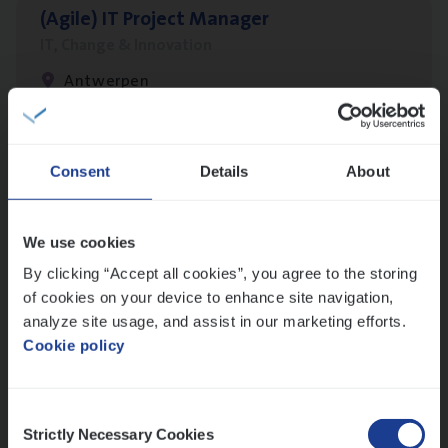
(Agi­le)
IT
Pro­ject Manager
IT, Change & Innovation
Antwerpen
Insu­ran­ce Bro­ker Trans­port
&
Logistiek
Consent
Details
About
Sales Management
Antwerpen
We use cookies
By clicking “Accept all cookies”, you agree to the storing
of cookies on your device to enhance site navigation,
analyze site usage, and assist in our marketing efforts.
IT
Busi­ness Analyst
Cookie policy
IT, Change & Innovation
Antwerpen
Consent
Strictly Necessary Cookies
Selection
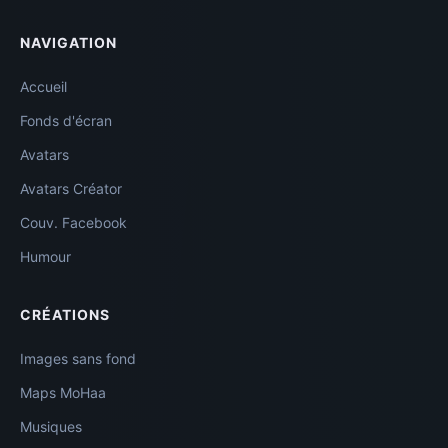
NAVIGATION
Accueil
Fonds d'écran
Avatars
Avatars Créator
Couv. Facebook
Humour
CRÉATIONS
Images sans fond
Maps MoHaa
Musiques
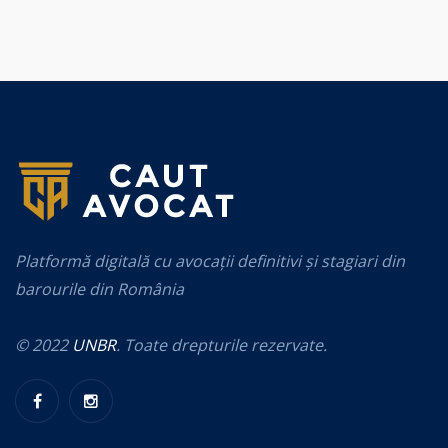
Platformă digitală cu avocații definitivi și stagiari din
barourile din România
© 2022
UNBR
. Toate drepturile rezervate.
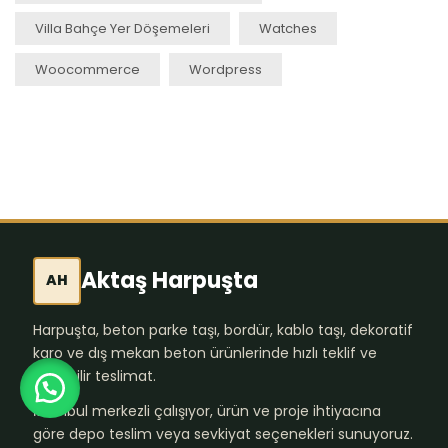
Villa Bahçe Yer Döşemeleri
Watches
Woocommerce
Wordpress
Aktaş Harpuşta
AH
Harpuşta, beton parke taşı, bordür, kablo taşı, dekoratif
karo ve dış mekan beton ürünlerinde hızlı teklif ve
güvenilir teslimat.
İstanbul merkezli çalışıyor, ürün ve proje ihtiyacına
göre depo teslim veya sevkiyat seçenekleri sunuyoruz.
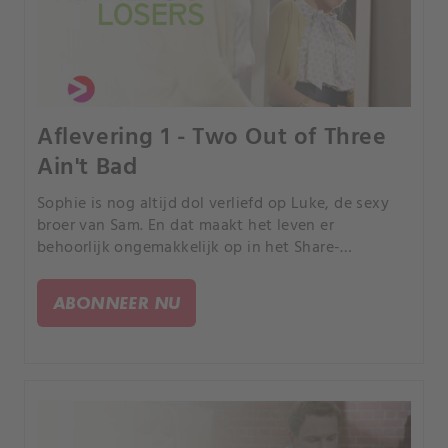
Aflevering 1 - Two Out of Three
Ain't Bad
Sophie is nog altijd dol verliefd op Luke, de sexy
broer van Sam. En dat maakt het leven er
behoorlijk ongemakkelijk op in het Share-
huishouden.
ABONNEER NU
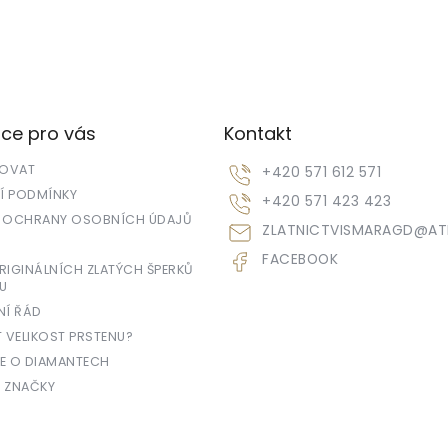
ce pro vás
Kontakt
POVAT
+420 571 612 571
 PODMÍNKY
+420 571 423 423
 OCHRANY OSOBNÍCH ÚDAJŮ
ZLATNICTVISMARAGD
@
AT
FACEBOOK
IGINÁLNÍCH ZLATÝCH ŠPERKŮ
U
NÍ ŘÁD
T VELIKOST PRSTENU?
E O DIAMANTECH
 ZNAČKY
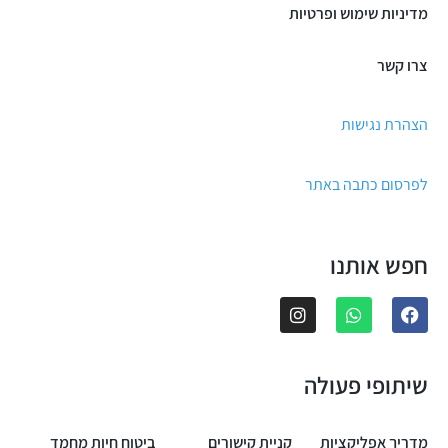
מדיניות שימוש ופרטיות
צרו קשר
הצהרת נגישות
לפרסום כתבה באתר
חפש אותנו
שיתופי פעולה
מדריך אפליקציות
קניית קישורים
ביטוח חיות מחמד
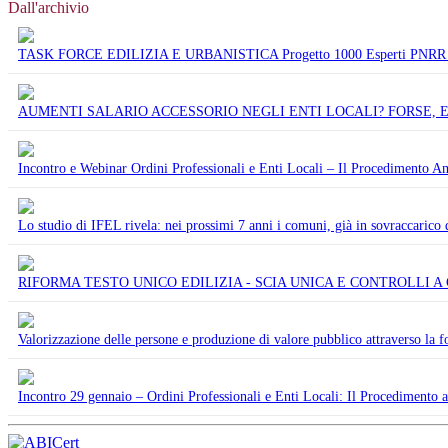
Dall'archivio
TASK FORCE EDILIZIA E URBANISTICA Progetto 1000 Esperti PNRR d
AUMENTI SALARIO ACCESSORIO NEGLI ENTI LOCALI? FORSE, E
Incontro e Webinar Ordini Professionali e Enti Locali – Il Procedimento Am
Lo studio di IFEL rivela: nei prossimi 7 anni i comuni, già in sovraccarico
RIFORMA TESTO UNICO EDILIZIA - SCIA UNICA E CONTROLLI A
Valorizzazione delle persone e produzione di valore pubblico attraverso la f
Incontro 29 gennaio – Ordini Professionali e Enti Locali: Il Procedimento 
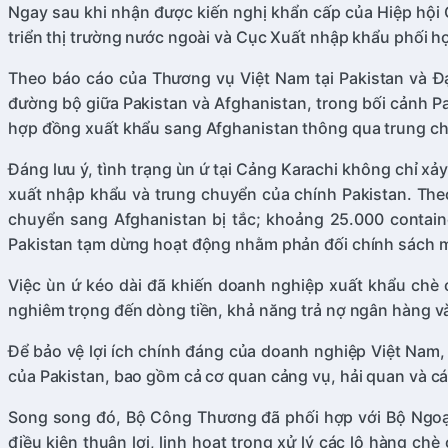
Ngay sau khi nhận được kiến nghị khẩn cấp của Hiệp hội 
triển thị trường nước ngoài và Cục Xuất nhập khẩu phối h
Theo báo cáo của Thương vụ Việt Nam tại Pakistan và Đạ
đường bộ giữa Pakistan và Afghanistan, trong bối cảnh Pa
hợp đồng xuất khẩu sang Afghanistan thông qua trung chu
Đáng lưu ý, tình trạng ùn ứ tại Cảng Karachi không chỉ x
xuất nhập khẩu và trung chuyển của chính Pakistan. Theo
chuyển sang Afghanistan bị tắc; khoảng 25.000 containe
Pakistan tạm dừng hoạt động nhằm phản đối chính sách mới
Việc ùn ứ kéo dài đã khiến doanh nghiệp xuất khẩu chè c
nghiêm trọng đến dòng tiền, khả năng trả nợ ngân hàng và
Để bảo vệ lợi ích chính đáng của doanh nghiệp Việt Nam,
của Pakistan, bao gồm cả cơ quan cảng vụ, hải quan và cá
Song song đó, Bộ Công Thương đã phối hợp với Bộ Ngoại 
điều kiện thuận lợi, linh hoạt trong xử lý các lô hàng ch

^^^^

_Task requirements:_ Since only a number is wanted, please say how many lines in the data include the word "phối".

_Completed task:_ 2